**What is needed**
The entries are given below. Output each one unchanged.

Stored data
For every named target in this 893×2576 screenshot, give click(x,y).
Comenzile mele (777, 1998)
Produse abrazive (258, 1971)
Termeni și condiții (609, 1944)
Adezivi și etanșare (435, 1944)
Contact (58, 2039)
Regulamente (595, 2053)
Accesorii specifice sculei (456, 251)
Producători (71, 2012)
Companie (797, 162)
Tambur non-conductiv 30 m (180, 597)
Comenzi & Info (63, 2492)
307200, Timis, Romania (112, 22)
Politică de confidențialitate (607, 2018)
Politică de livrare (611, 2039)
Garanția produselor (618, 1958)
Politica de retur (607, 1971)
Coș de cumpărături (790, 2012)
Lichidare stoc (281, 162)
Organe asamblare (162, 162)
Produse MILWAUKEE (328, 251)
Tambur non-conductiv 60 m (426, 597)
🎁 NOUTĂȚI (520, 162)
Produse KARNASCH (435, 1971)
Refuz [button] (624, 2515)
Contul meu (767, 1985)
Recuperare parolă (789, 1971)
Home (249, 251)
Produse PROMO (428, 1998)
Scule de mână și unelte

**Output**
For every named target in this 893×2576 screenshot, give click(x,y).
Comenzile mele (777, 1998)
Produse abrazive (258, 1971)
Termeni și condiții (609, 1944)
Adezivi și etanșare (435, 1944)
Contact (58, 2039)
Regulamente (595, 2053)
Accesorii specifice sculei (456, 251)
Producători (71, 2012)
Companie (797, 162)
Tambur non-conductiv 30 m (180, 597)
Comenzi & Info (63, 2492)
307200, Timis, Romania (112, 22)
Politică de confidențialitate (607, 2018)
Politică de livrare (611, 2039)
Garanția produselor (618, 1958)
Politica de retur (607, 1971)
Coș de cumpărături (790, 2012)
Lichidare stoc (281, 162)
Organe asamblare (162, 162)
Produse MILWAUKEE (328, 251)
Tambur non-conductiv 60 m (426, 597)
🎁 NOUTĂȚI (520, 162)
Produse KARNASCH (435, 1971)
Refuz [button] (624, 2515)
Contul meu (767, 1985)
Recuperare parolă (789, 1971)
Home (249, 251)
Produse PROMO (428, 1998)
Scule de mână și unelte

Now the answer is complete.